T(n) = 2T(n/2) + θ(n)
Auxiliary Space: O(N), In merge sort all elements are copied into an auxiliary array. So N auxiliary space is required for merge sort.
Applications of Merge Sort Algorithm
- Sorting large datasets: Merge sort is particularly well-suited for sorting large datasets due to its guaranteed worst-case time complexity of O(n log n).
- External sorting: Merge sort is commonly used in external sorting, where the data to be sorted is too large to fit into memory.
- Custom sorting: Merge sort can be adapted to handle different input distributions, such as partially sorted, nearly sorted, or completely unsorted data.
- Inversion Count Problem
Advantages of Merge Sort:
- Stability: Merge sort is a stable sorting algorithm, which means it maintains the relative order of equal elements in the input array.

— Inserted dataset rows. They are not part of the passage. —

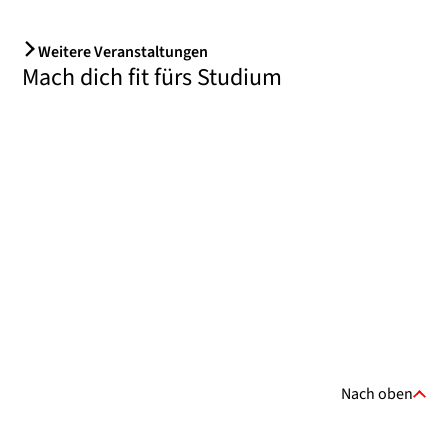
Weitere Veranstaltungen
Mach dich fit fürs Studium
Nach oben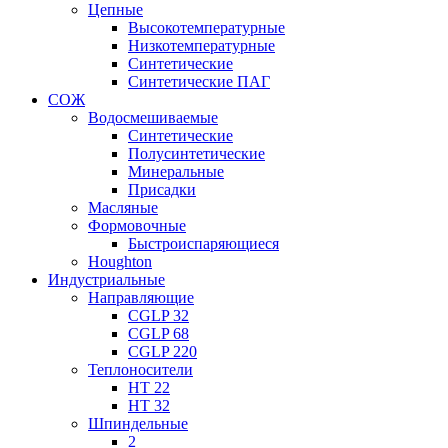
Цепные
Высокотемпературные
Низкотемпературные
Синтетические
Синтетические ПАГ
СОЖ
Водосмешиваемые
Синтетические
Полусинтетические
Минеральные
Присадки
Масляные
Формовочные
Быстроиспаряющиеся
Houghton
Индустриальные
Направляющие
CGLP 32
CGLP 68
CGLP 220
Теплоносители
HT 22
HT 32
Шпиндельные
2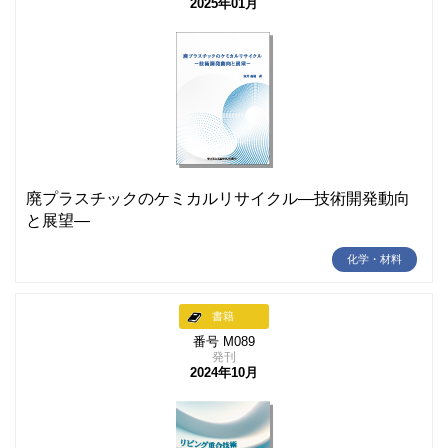
2025年01月
廃プラスチックのケミカルリサイクル―技術開発動向
と展望―
化学・材料
書籍
番号 M089
発刊
2024年10月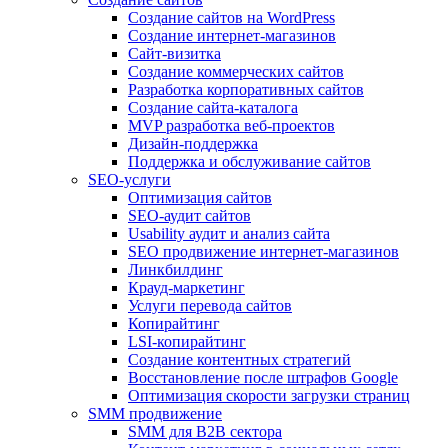
Создание сайтов на WordPress
Создание интернет-магазинов
Сайт-визитка
Создание коммерческих сайтов
Разработка корпоративных сайтов
Создание сайта-каталога
MVP разработка веб-проектов
Дизайн-поддержка
Поддержка и обслуживание сайтов
SEO-услуги
Оптимизация сайтов
SEO-аудит сайтов
Usability аудит и анализ сайта
SEO продвижение интернет-магазинов
Линкбилдинг
Крауд-маркетинг
Услуги перевода сайтов
Копирайтинг
LSI-копирайтинг
Создание контентных стратегий
Восстановление после штрафов Google
Оптимизация скорости загрузки страниц
SMM продвижение
SMM для B2B сектора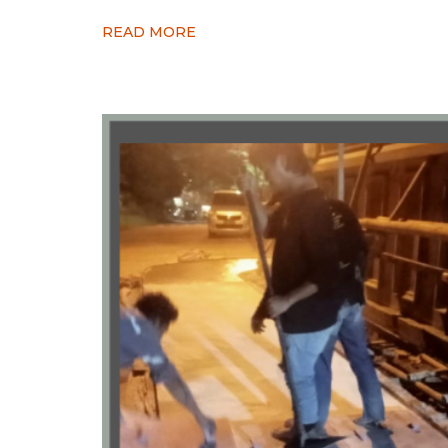
READ MORE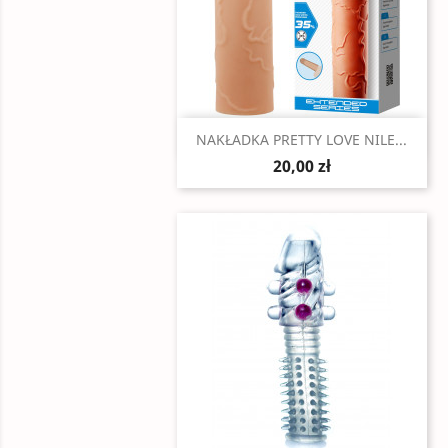
Szybki podgląd

NAKŁADKA PRETTY LOVE NILE...
20,00 zł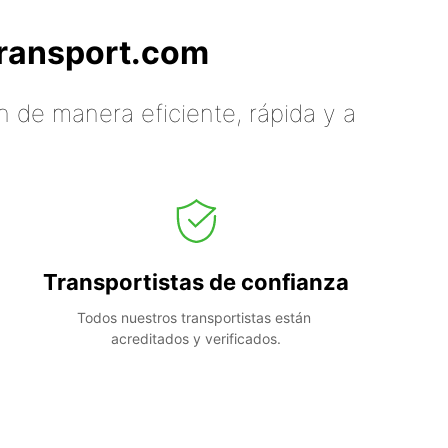
tTransport.com
 de manera eficiente, rápida y a
Transportistas de confianza
Todos nuestros transportistas están 
acreditados y verificados.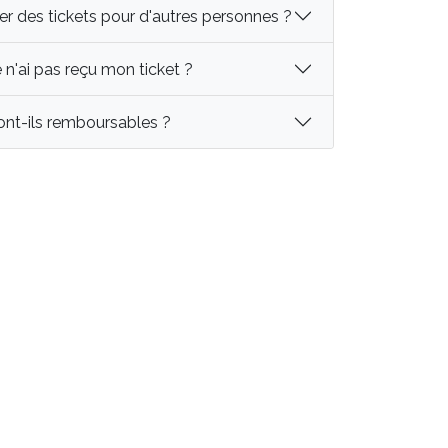
er des tickets pour d'autres personnes ?
je n'ai pas reçu mon ticket ?
sont-ils remboursables ?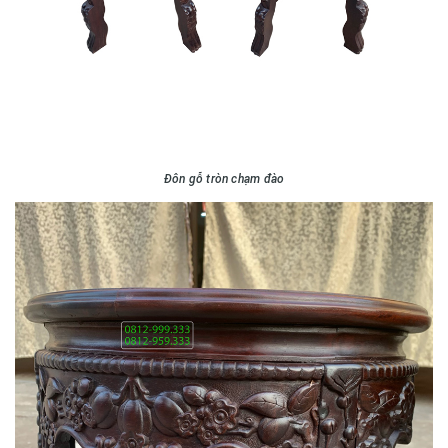
Đôn gỗ tròn chạm đào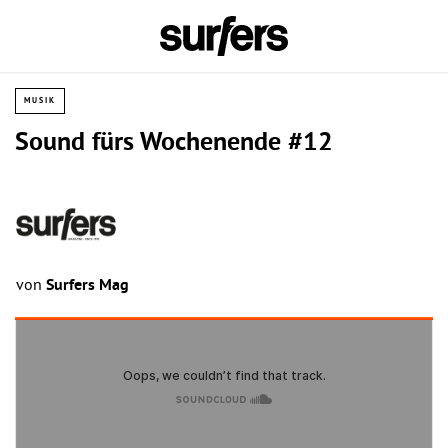
MUSIK
Sound fürs Wochenende #12
von
Surfers Mag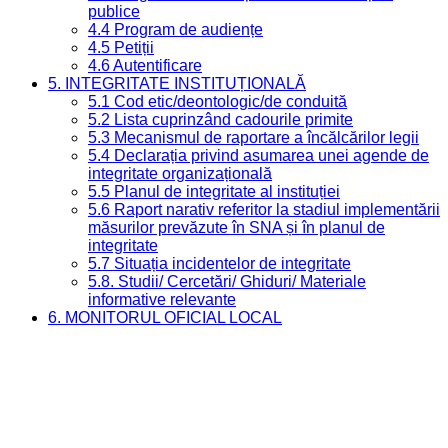
publice
4.4 Program de audiențe
4.5 Petiții
4.6 Autentificare
5. INTEGRITATE INSTITUȚIONALĂ
5.1 Cod etic/deontologic/de conduită
5.2 Lista cuprinzând cadourile primite
5.3 Mecanismul de raportare a încălcărilor legii
5.4 Declarația privind asumarea unei agende de
integritate organizațională
5.5 Planul de integritate al instituției
5.6 Raport narativ referitor la stadiul implementării
măsurilor prevăzute în SNA și în planul de
integritate
5.7 Situația incidentelor de integritate
5.8. Studii/ Cercetări/ Ghiduri/ Materiale
informative relevante
6. MONITORUL OFICIAL LOCAL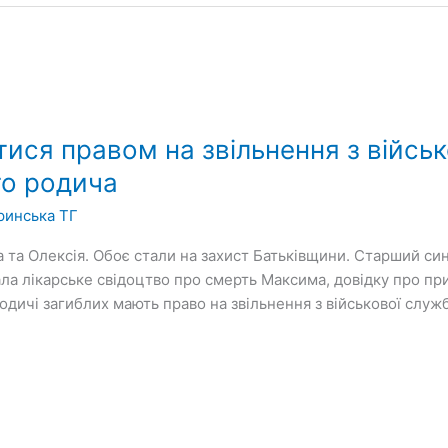
ся правом на звільнення з військо
го родича
ринська ТГ
 та Олексія. Обоє стали на захист Батьківщини. Старший с
ла лікарське свідоцтво про смерть Максима, довідку про пр
одичі загиблих мають право на звільнення з військової служ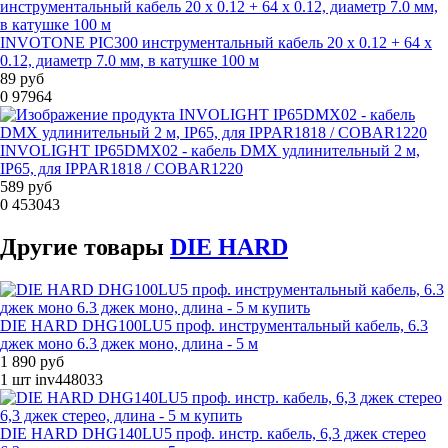
INVOTONE PIC300 инструментальный кабель 20 х 0.12 + 64 х
0.12, диаметр 7.0 мм, в катушке 100 м
89 руб
0
97964
INVOLIGHT IP65DMX02 - кабель DMX удлинительный 2 м,
IP65, для IPPAR1818 / COBAR1220
589 руб
0
453043
Другие
товары
DIE HARD
DIE HARD DHG100LU5 проф. инструментальный кабель, 6.3
джек моно 6.3 джек моно, длина - 5 м
1 890 руб
1 шт
inv448033
DIE HARD DHG140LU5 проф. инстр. кабель, 6,3 джек стерео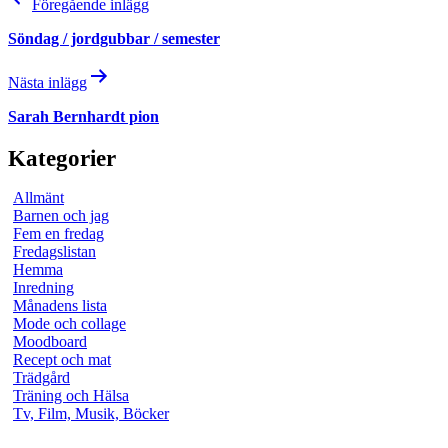
Föregående inlägg
Söndag / jordgubbar / semester
Nästa inlägg
Sarah Bernhardt pion
Kategorier
Allmänt
Barnen och jag
Fem en fredag
Fredagslistan
Hemma
Inredning
Månadens lista
Mode och collage
Moodboard
Recept och mat
Trädgård
Träning och Hälsa
Tv, Film, Musik, Böcker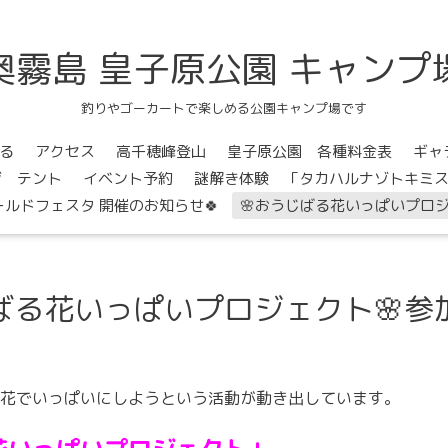
奥霧島 皇子原公園 キャンプ
釣りやゴーカートで楽しめる公園キャンプ場です
る
アクセス
高千穂峰登山
皇子原公園 各種料金表
ギャ
ジ テント
イベント予約
謎解き体験 「タカハルナゾトキミ
ールドフェスタ 開催のお知らせ🍀
🌸おうじばる花いっぱいプロジ
じばる花いっぱいプロジェクト🌸参
花でいっぱいにしようという活動が動き出しています。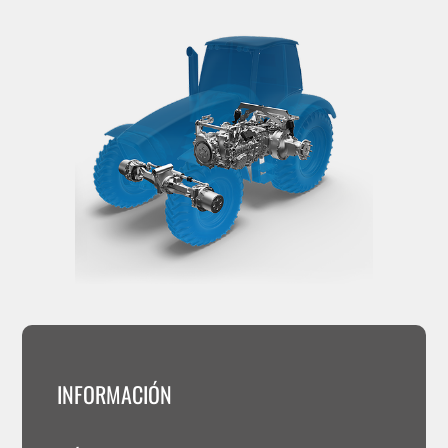
INFORMACIÓN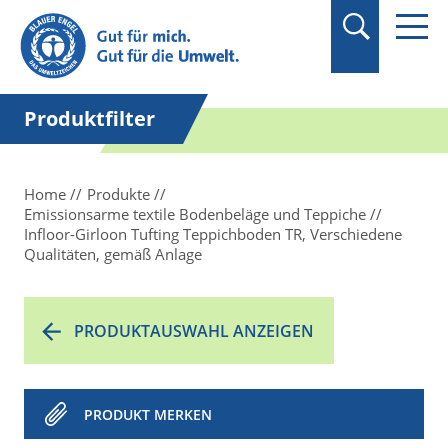
Suchbegriff in
Anführungszeichen
setzen.
Produktfilter
Home
Produkte
Emissionsarme textile Bodenbeläge und Teppiche
Infloor-Girloon Tufting Teppichboden TR, Verschiedene
Qualitäten, gemäß Anlage
PRODUKTAUSWAHL ANZEIGEN
PRODUKT MERKEN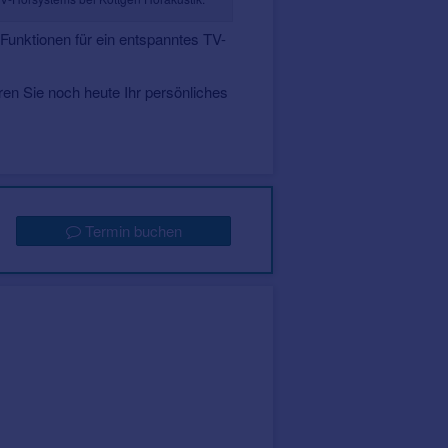
 Funktionen für ein entspanntes TV-
aren Sie noch heute Ihr persönliches
Termin buchen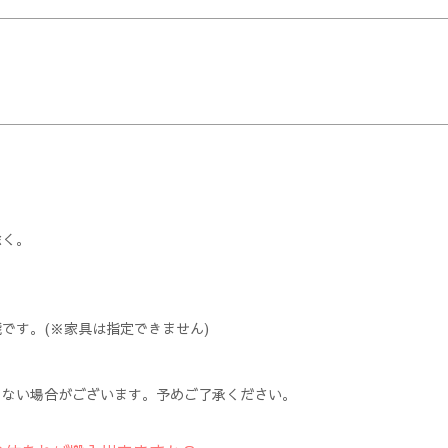
除く。
です。(※家具は指定できません)
きない場合がございます。予めご了承ください。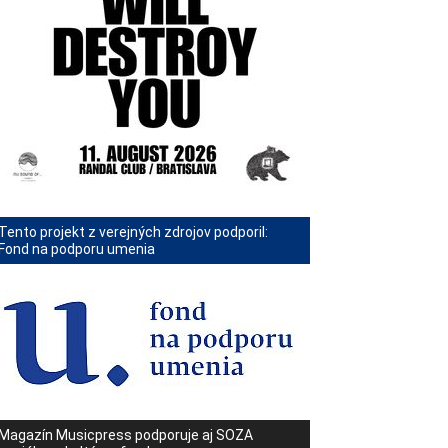
Tento projekt z verejných zdrojov podporil:
Fond na podporu umenia
Magazín Musicpress podporuje aj SOZA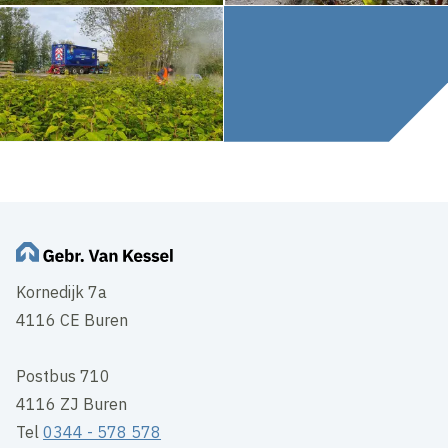
Kornedijk 7a
4116 CE Buren
Postbus 710
4116 ZJ Buren
Tel
0344 - 578 578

- Guaranteed worst-case performance: Merge sort has a worst-case time complexity of O(N logN), which means it performs well even on large datasets.
- Parallelizable: Merge sort is a naturally parallelizable algorithm, which means it can be easily parallelized to take advantage of multiple processors or threads.
Drawbacks of Merge Sort:
- Space complexity: Merge sort requires additional memory to store the merged sub-arrays during the sorting process.
- Not in-place: Merge sort is not an in-place sorting algorithm, which means it requires additional memory to store the sorted data. This can be a disadvantage in applications where memory usage is a concern.
- Not always optimal for small datasets: For small datasets, Merge sort has a higher time complexity than some other sorting algorithms, such as insertion sort. This can result in slower performance for very small datasets.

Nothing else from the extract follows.